On behalf of the Oxford COVID-19 Evidence Service Team
Centre for Evidence-Based Medicine, Nuffield Department of Primary Care Health Sciences
University of Oxford
And the British Islamic Medical Association

Editorial input from Trisha Greenhalgh

Correspondence to

Ramadan, a month of fasting for Muslims, begins on 23rd April. This review provides information to clinicians looking after people who have symptoms of COVID-19 and are thinking about fasting. We found no specific studies looking at fasting in the context of COVID-19. There is no evidence to suggest an adverse effect from fasting during the Covid-19 pandemic on asymptomatic healthy individuals who have previously fasted safely. However, patients with fever and prolonged illness secondary to Covid-19 can become severely dehydrated and are at risk of sudden acute deterioration. As such, these patients should not fast (or cease fasting) and ensure adequate hydration . Prior to commencing fasting, any comorbidities need to be risk stratified and discussed with the patient’s clinician. In light of this, we have developed a risk matrix spanning a range of conditions with a view to help patient-centered shared decision-making.

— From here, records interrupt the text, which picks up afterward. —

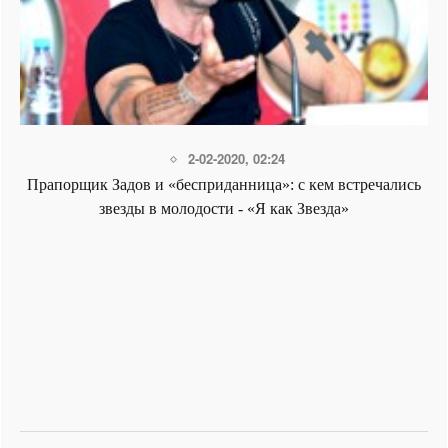
2-02-2020, 02:24
Прапорщик Задов и «бесприданница»: с кем встречались
звезды в молодости - «Я как Звезда»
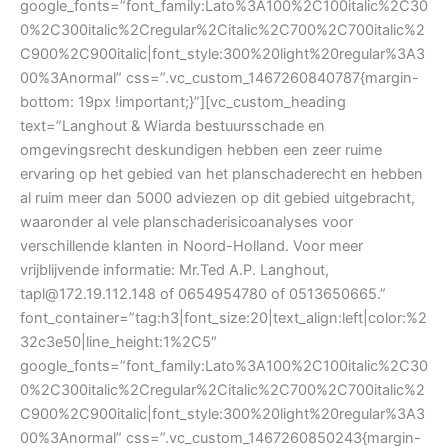
google_fonts=”font_family:Lato%3A100%2C100italic%2C30
0%2C300italic%2Cregular%2Citalic%2C700%2C700italic%2
C900%2C900italic|font_style:300%20light%20regular%3A3
00%3Anormal” css=”.vc_custom_1467260840787{margin-
bottom: 19px !important;}”][vc_custom_heading
text=”Langhout & Wiarda bestuursschade en
omgevingsrecht deskundigen hebben een zeer ruime
ervaring op het gebied van het planschaderecht en hebben
al ruim meer dan 5000 adviezen op dit gebied uitgebracht,
waaronder al vele planschaderisicoanalyses voor
verschillende klanten in Noord-Holland. Voor meer
vrijblijvende informatie: Mr.Ted A.P. Langhout,
tapl@172.19.112.148 of 0654954780 of 0513650665.”
font_container=”tag:h3|font_size:20|text_align:left|color:%2
32c3e50|line_height:1%2C5″
google_fonts=”font_family:Lato%3A100%2C100italic%2C30
0%2C300italic%2Cregular%2Citalic%2C700%2C700italic%2
C900%2C900italic|font_style:300%20light%20regular%3A3
00%3Anormal” css=”.vc_custom_1467260850243{margin-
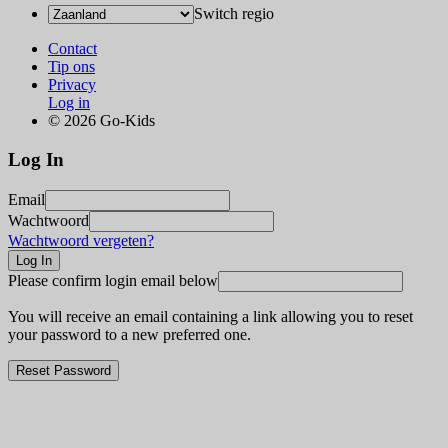
Switch regio
Contact
Tip ons
Privacy
Log in
© 2026 Go-Kids
Log In
Email
Wachtwoord
Wachtwoord vergeten?
Please confirm login email below
You will receive an email containing a link allowing you to reset
your password to a new preferred one.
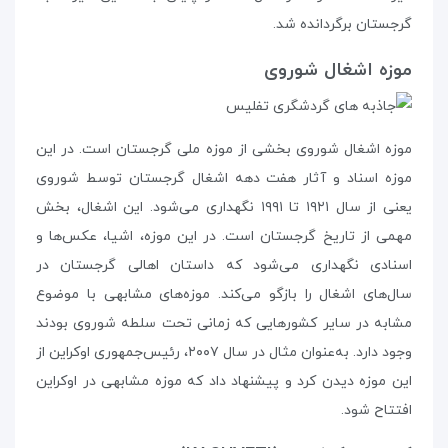
گرجستان برگردانده شد.
موزه‌ اشغال شوروی
موزه‌ اشغال شوروی بخشی از موزه‌ ملی گرجستان است. در این
موزه اسناد و آثار هفت دهه اشغال گرجستان توسط شوروی
یعنی از سال ۱۹۲۱ تا ۱۹۹۱ نگهداری می‌شود. این اشغال، بخش
مهمی از تاریخ گرجستان است. در این موزه، اشیا، عکس‌ها و
اسنادی نگهداری می‌شود که داستان اهالی گرجستان در
سال‌های اشغال را بازگو می‌کند. موزه‌های مشابهی با موضوع
مشابه در سایر کشورهایی که زمانی تحت سلطه‌ شوروی بودند
وجود دارد. به‌عنوان مثال در سال ۲۰۰۷، رئیس‌جمهوری اوکراین از
این موزه دیدن کرد و پیشنهاد داد که موزه‌ مشابهی در اوکراین
افتتاح شود.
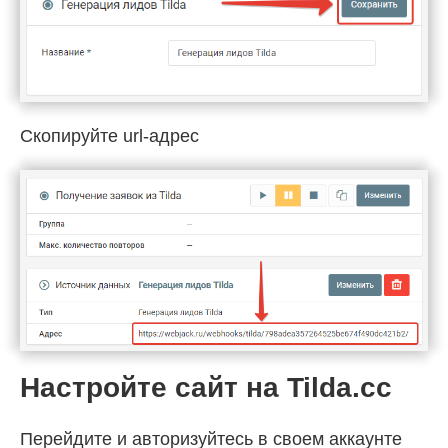
Скопируйте url-адрес
Настройте сайт на Tilda.cc
Перейдите и авторизуйтесь в своем аккаунте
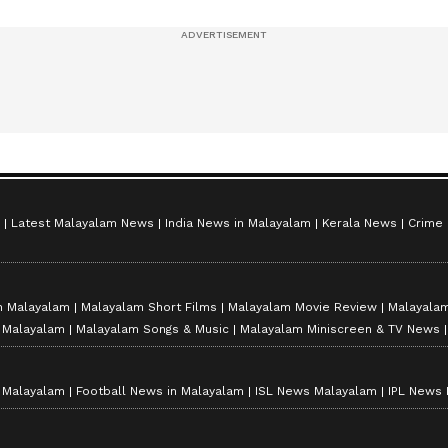
സീസൺ 2
Latest Malayalam News
India News in Malayalam
Kerala News
Crime
n Malayalam
Malayalam Short Films
Malayalam Movie Review
Malayalam
n Malayalam
Malayalam Songs & Music
Malayalam Miniscreen & TV News
n Malayalam
Football News in Malayalam
ISL News Malayalam
IPL News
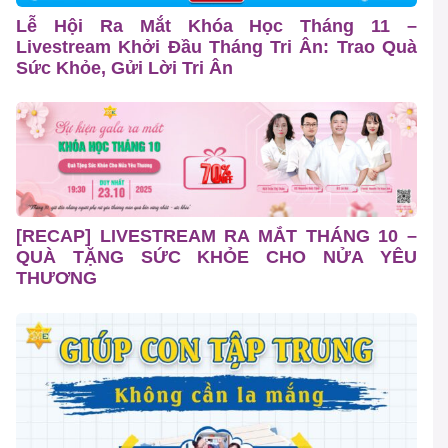
Lễ Hội Ra Mắt Khóa Học Tháng 11 –
Livestream Khởi Đầu Tháng Tri Ân: Trao Quà
Sức Khỏe, Gửi Lời Tri Ân
[RECAP] LIVESTREAM RA MẮT THÁNG 10 –
QUÀ TẶNG SỨC KHỎE CHO NỬA YÊU
THƯƠNG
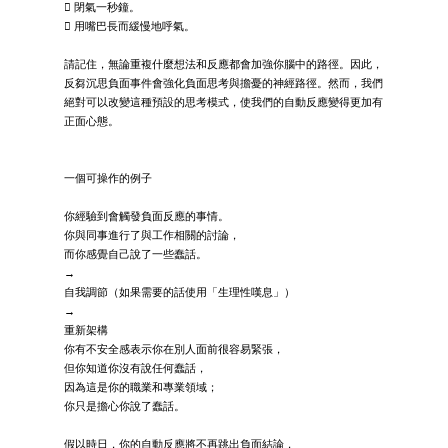
 閉氣一秒鐘。
 用嘴巴長而緩慢地呼氣。
請記住，無論重複什麼想法和反應都會加強你腦中的路徑。因此，
反芻沉思負面事件會強化負面思考與擔憂的神經路徑。然而，我們
絕對可以改變這種預設的思考模式，使我們的自動反應變得更加有
正面心態。
一個可操作的例子
你經驗到會觸發負面反應的事情。
你與同事進行了與工作相關的討論，
而你感覺自己說了一些蠢話。
→
自我調節（如果需要的話使用「生理性嘆息」）
→
重新架構
你有不安全感表示你在別人面前很容易緊張，
但你知道你沒有說任何蠢話，
因為這是你的職業和專業領域；
你只是擔心你說了蠢話。
假以時日，你的自動反應將不再跳出負面結論，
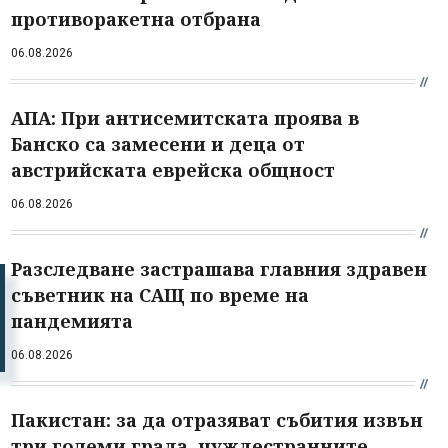
противоракетна отбрана
06.08.2026
АПА: При антисемитската проява в
Банско са замесени и деца от
австрийската еврейска общност
06.08.2026
Разследване застрашава главния здравен
съветник на САЩ по време на
пандемията
06.08.2026
Пакистан: за да отразяват събития извън
три големи града, чуждестранните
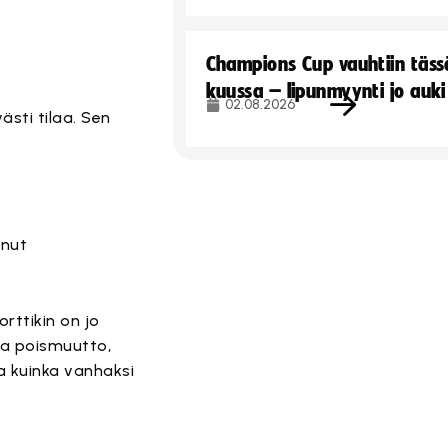
Champions Cup vauhtiin täss
kuussa – lipunmyynti jo auki
02.08.2026
västi tilaa. Sen
anut
rttikin on jo
oa poismuutto,
aa kuinka vanhaksi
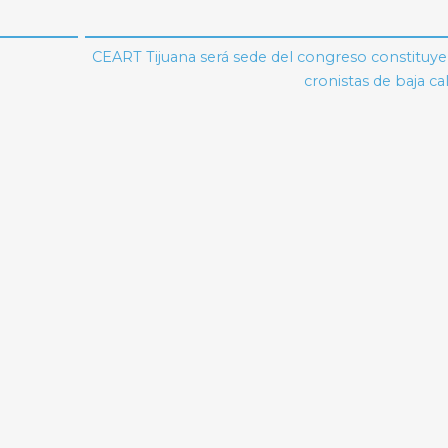
CEART Tijuana será sede del congreso constituy
cronistas de baja cal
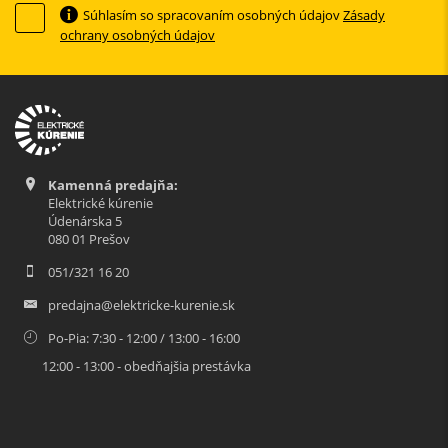
Súhlasím so spracovaním osobných údajov
Zásady
ochrany osobných údajov
Kamenná predajňa:
Elektrické kúrenie
Údenárska 5
080 01 Prešov
051/321 16 20
predajna@elektricke-kurenie.sk
Po-Pia: 7:30 - 12:00 / 13:00 - 16:00
12:00 - 13:00 - obedňajšia prestávka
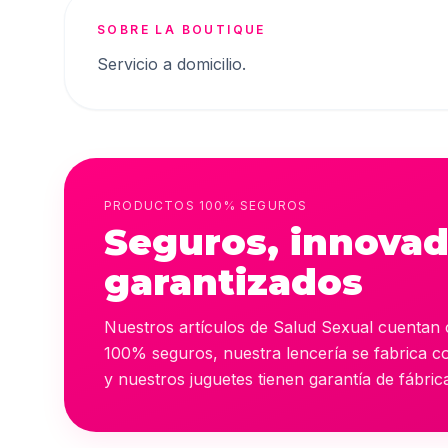
SOBRE LA BOUTIQUE
Servicio a domicilio.
PRODUCTOS 100% SEGUROS
Seguros, innovad
garantizados
Nuestros artículos de Salud Sexual cuentan 
100% seguros, nuestra lencería se fabrica co
y nuestros juguetes tienen garantía de fábric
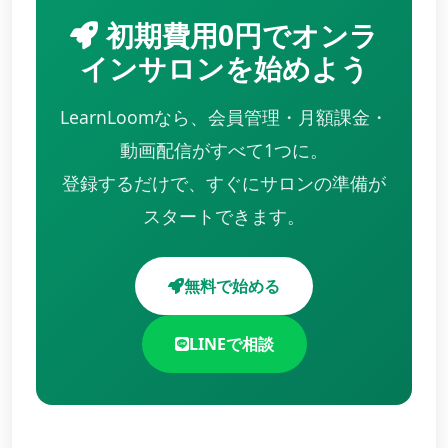
初期費用0円でオンラ
インサロンを始めよう
LearnLoomなら、会員管理・月額課金・
動画配信がすべて1つに。
登録するだけで、すぐにサロンの準備が
スタートできます。
無料で始める
LINEで相談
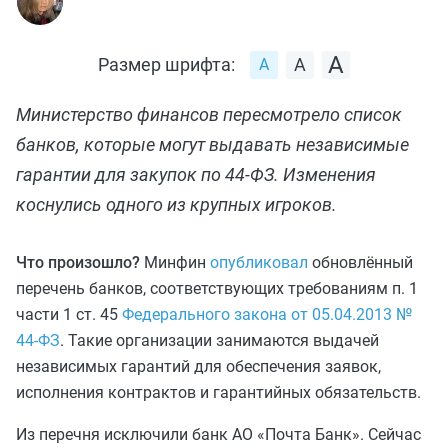
Размер шрифта:
Министерство финансов пересмотрело список
банков, которые могут выдавать независимые
гарантии для закупок по 44‑ФЗ. Изменения
коснулись одного из крупных игроков.
Что произошло?
Минфин
опубликовал
обновлённый
перечень банков, соответствующих требованиям п. 1
части 1 ст. 45
Федерального закона от 05.04.2013 №
44‑ФЗ
. Такие организации занимаются выдачей
независимых гарантий для обеспечения заявок,
исполнения контрактов и гарантийных обязательств.
Из перечня исключили банк АО «Почта Банк». Сейчас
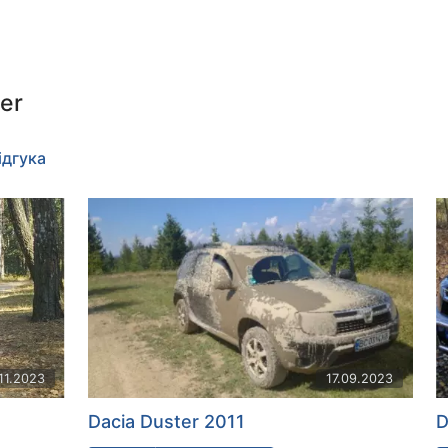
er
ідгука
.11.2023
17.09.2023
Dacia Duster 2011
D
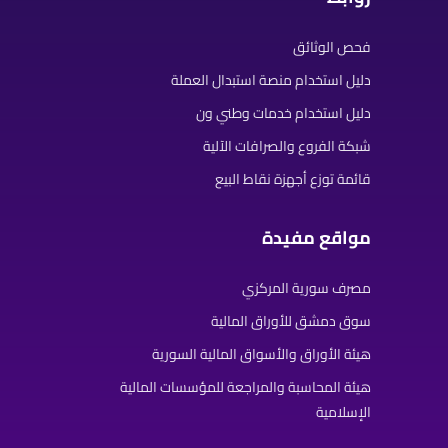
فحص الوثائق
دليل استخدام منصة استبدال العملة
دليل استخدام خدمات وطني ون
شبكة الفروع والصرافات الآلية
قائمة توزع أجهزة نقاط البيع
مواقع مفيدة
مصرف سورية المركزي
سوق دمشق للأوراق المالية
هيئة الأوراق والأسواق المالية السورية
هيئة المحاسبة والمراجعة للمؤسسات المالية
الإسلامية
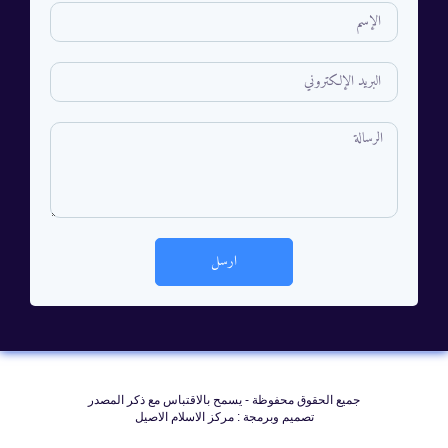
ارسل
جمیع الحقوق محفوظة - يسمح بالاقتباس مع ذکر المصدر
تصميم وبرمجة : مركز الاسلام الاصيل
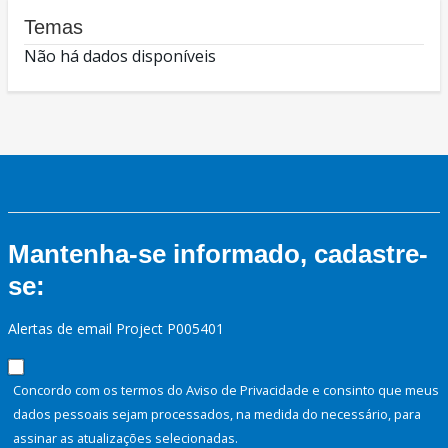
Temas
Não há dados disponíveis
Mantenha-se informado, cadastre-
se:
Alertas de email Project P005401
Concordo com os termos do Aviso de Privacidade e consinto que meus
dados pessoais sejam processados, na medida do necessário, para
assinar as atualizações selecionadas.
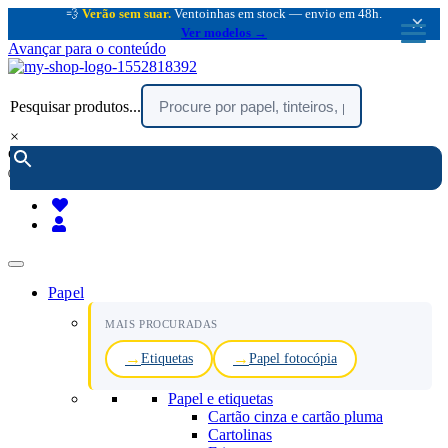
💨
Verão sem suar.
Ventoinhas em stock — envio em 48h.
×
Ver modelos →
Avançar para o conteúdo
Pesquisar produtos...
×
encomendar por telefone :
216 003 523
(chamada rede fixa nacional)
Papel
MAIS PROCURADAS
Etiquetas
Papel fotocópia
Papel e etiquetas
Cartão cinza e cartão pluma
Cartolinas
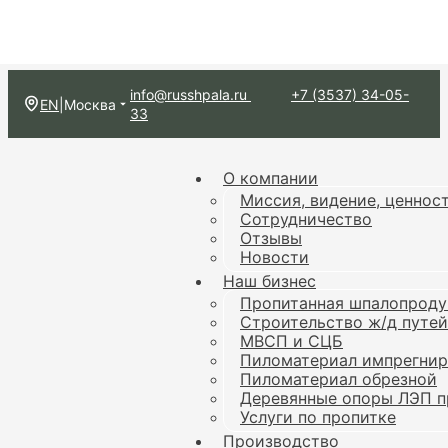
info@russhpala.ru
+7 (3537) 34-05-
EN
|
Москва
33
О компании
Миссия, видение, ценнос
Сотрудничество
Отзывы
Новости
Наш бизнес
Пропитанная шпалопроду
Строительство ж/д путей
МВСП и СЦБ
Пиломатериал импрегни
Пиломатериал обрезной
Деревянные опоры ЛЭП п
Услуги по пропитке
Производство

There are approximately 2.7 million Muslims in the UK, constituting 4.8% of the population1. Muslims are required to fast during the month of Ramadan (from around 23rd April to 23rd May 2020) by abstaining from food and drink from sunrise to sunset. However, there are exceptions to this. One of them is that people who are ill or have certain medical conditions do not have to fast.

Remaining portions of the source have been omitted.